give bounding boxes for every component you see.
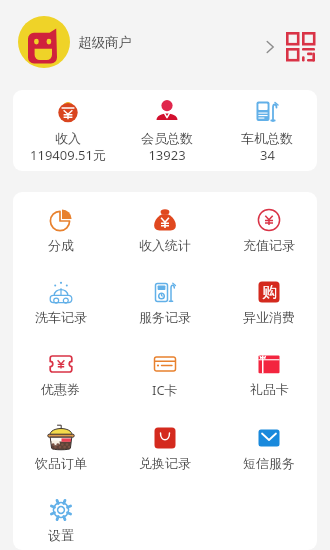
button[interactable]: 礼品卡 (217, 350, 317, 397)
staticText: 充值记录 (243, 237, 295, 253)
staticText: 洗车记录 (35, 309, 87, 325)
button[interactable]: 收入 (18, 90, 117, 171)
staticText: 服务记录 (139, 309, 191, 325)
staticText: 礼品卡 (250, 381, 289, 397)
staticText: 购 (262, 283, 277, 302)
staticText: 收入统计 (139, 237, 191, 253)
staticText: 会员总数 (141, 130, 193, 146)
button[interactable]: 车机总数 (217, 90, 317, 171)
button[interactable]: 商户头像 (18, 16, 70, 68)
button[interactable]: 服务记录 (113, 278, 217, 325)
staticText: 车机总数 (241, 130, 293, 146)
button[interactable]: 饮品订单 (13, 424, 113, 471)
staticText: 兑换记录 (139, 455, 191, 471)
staticText: 34 (260, 146, 275, 164)
button[interactable]: 充值记录 (217, 206, 317, 253)
button[interactable]: 兑换记录 (113, 424, 217, 471)
button[interactable]: 扫一扫 (285, 31, 315, 61)
button[interactable]: IC卡 (113, 350, 217, 399)
button[interactable]: 收入统计 (113, 206, 217, 253)
staticText: 超级商户 (78, 34, 132, 51)
button[interactable]: 会员总数 (117, 90, 217, 171)
button[interactable]: 短信服务 (217, 424, 317, 471)
button[interactable]: 分成 (13, 206, 113, 253)
staticText: 分成 (48, 237, 74, 253)
staticText: 异业消费 (243, 309, 295, 325)
staticText: 短信服务 (243, 455, 295, 471)
button[interactable]: 设置 (13, 496, 113, 543)
staticText: 优惠券 (41, 381, 80, 397)
staticText: 设置 (48, 527, 74, 543)
staticText: 收入 (55, 130, 81, 146)
button[interactable]: 优惠券 (13, 350, 113, 397)
staticText: 13923 (148, 146, 186, 164)
button[interactable]: 更多 (259, 36, 281, 58)
button[interactable]: 购 (217, 278, 317, 325)
staticText: 饮品订单 (35, 455, 87, 471)
button[interactable]: 洗车记录 (13, 278, 113, 325)
staticText: IC卡 (152, 381, 178, 399)
staticText: 119409.51元 (30, 146, 106, 164)
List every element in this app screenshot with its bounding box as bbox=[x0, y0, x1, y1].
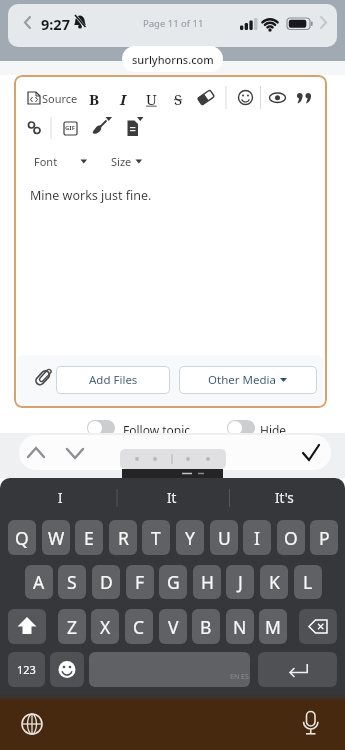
staticText: U bbox=[218, 526, 231, 550]
staticText: 123 bbox=[17, 662, 36, 677]
staticText: B bbox=[200, 615, 212, 639]
button[interactable] bbox=[23, 441, 89, 465]
staticText: Hide bbox=[260, 422, 287, 438]
button[interactable] bbox=[296, 707, 326, 737]
button[interactable]: Z bbox=[58, 609, 86, 644]
staticText: Follow topic bbox=[123, 422, 191, 438]
staticText: 9:27 bbox=[41, 14, 70, 34]
staticText: I bbox=[58, 489, 63, 507]
staticText: Add Files bbox=[89, 372, 138, 388]
button[interactable] bbox=[194, 84, 220, 111]
staticText: R bbox=[118, 526, 129, 550]
staticText: Source bbox=[42, 91, 78, 106]
staticText: It's bbox=[275, 489, 294, 507]
staticText: Other Media bbox=[208, 372, 276, 388]
button[interactable] bbox=[116, 84, 142, 111]
staticText: surlyhorns.com bbox=[132, 52, 214, 67]
staticText: C bbox=[133, 615, 145, 639]
button[interactable]: 123 bbox=[8, 652, 45, 687]
staticText: S bbox=[174, 89, 183, 109]
staticText: L bbox=[303, 570, 313, 594]
staticText: It bbox=[167, 489, 177, 507]
button[interactable]: F bbox=[126, 565, 154, 599]
staticText: Y bbox=[185, 526, 195, 550]
button[interactable]: T bbox=[142, 520, 170, 555]
button[interactable]: J bbox=[226, 565, 254, 599]
button[interactable] bbox=[88, 115, 114, 141]
button[interactable]: Add Files bbox=[56, 366, 170, 394]
staticText: E bbox=[84, 526, 94, 550]
button[interactable]: E bbox=[75, 520, 103, 555]
button[interactable]: R bbox=[109, 520, 137, 555]
button[interactable]: I bbox=[243, 520, 271, 555]
staticText: A bbox=[33, 570, 45, 594]
button[interactable] bbox=[87, 420, 115, 436]
staticText: D bbox=[100, 570, 113, 594]
button[interactable] bbox=[292, 84, 319, 111]
button[interactable]: G bbox=[159, 565, 187, 599]
button[interactable] bbox=[50, 652, 84, 687]
button[interactable] bbox=[17, 709, 47, 739]
button[interactable] bbox=[265, 84, 291, 111]
staticText: Font bbox=[34, 154, 58, 169]
button[interactable]: X bbox=[91, 609, 119, 644]
button[interactable] bbox=[58, 115, 84, 141]
button[interactable]: H bbox=[193, 565, 221, 599]
button[interactable]: P bbox=[310, 520, 338, 555]
staticText: W bbox=[48, 526, 65, 550]
button[interactable] bbox=[258, 652, 337, 687]
button[interactable] bbox=[168, 84, 194, 111]
staticText: G bbox=[167, 570, 180, 594]
button[interactable]: M bbox=[259, 609, 287, 644]
button[interactable] bbox=[295, 439, 327, 467]
staticText: O bbox=[284, 526, 298, 550]
button[interactable]: V bbox=[159, 609, 187, 644]
button[interactable]: EN ES bbox=[89, 652, 250, 687]
staticText: X bbox=[100, 615, 111, 639]
button[interactable] bbox=[8, 609, 46, 644]
button[interactable] bbox=[232, 84, 259, 111]
staticText: M bbox=[265, 615, 281, 639]
button[interactable]: L bbox=[294, 565, 322, 599]
staticText: GIF bbox=[65, 124, 75, 132]
button[interactable] bbox=[299, 609, 337, 644]
staticText: B bbox=[89, 89, 100, 109]
button[interactable] bbox=[24, 115, 50, 141]
staticText: T bbox=[151, 526, 161, 550]
button[interactable]: A bbox=[25, 565, 53, 599]
button[interactable]: B bbox=[192, 609, 220, 644]
staticText: N bbox=[233, 615, 247, 639]
button[interactable]: K bbox=[260, 565, 288, 599]
staticText: H bbox=[201, 570, 214, 594]
button[interactable] bbox=[28, 149, 90, 173]
button[interactable] bbox=[26, 84, 90, 111]
button[interactable]: S bbox=[58, 565, 86, 599]
staticText: Page 11 of 11 bbox=[143, 17, 204, 30]
staticText: Z bbox=[67, 615, 78, 639]
staticText: U bbox=[146, 89, 157, 109]
staticText: P bbox=[319, 526, 330, 550]
button[interactable]: D bbox=[92, 565, 120, 599]
button[interactable]: C bbox=[125, 609, 153, 644]
button[interactable]: surlyhorns.com bbox=[122, 46, 223, 72]
button[interactable] bbox=[227, 420, 255, 436]
staticText: I bbox=[254, 526, 260, 550]
staticText: K bbox=[269, 570, 280, 594]
staticText: Size bbox=[111, 154, 132, 169]
button[interactable] bbox=[122, 115, 148, 141]
button[interactable]: Q bbox=[8, 520, 36, 555]
button[interactable]: O bbox=[277, 520, 305, 555]
staticText: F bbox=[135, 570, 145, 594]
staticText: V bbox=[168, 615, 179, 639]
button[interactable]: W bbox=[42, 520, 70, 555]
staticText: Q bbox=[15, 526, 29, 550]
button[interactable]: N bbox=[226, 609, 254, 644]
button[interactable]: Y bbox=[176, 520, 204, 555]
button[interactable] bbox=[142, 84, 168, 111]
button[interactable]: Other Media bbox=[179, 366, 317, 394]
button[interactable]: U bbox=[210, 520, 238, 555]
staticText: J bbox=[238, 570, 243, 594]
button[interactable] bbox=[90, 84, 116, 111]
button[interactable] bbox=[106, 149, 146, 173]
staticText: I bbox=[120, 89, 127, 109]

WORK TASK:
Looking at the entries above, say how many lines contain the word "车机总数". Only the number is wanted.

EXERCISE RESULT:
2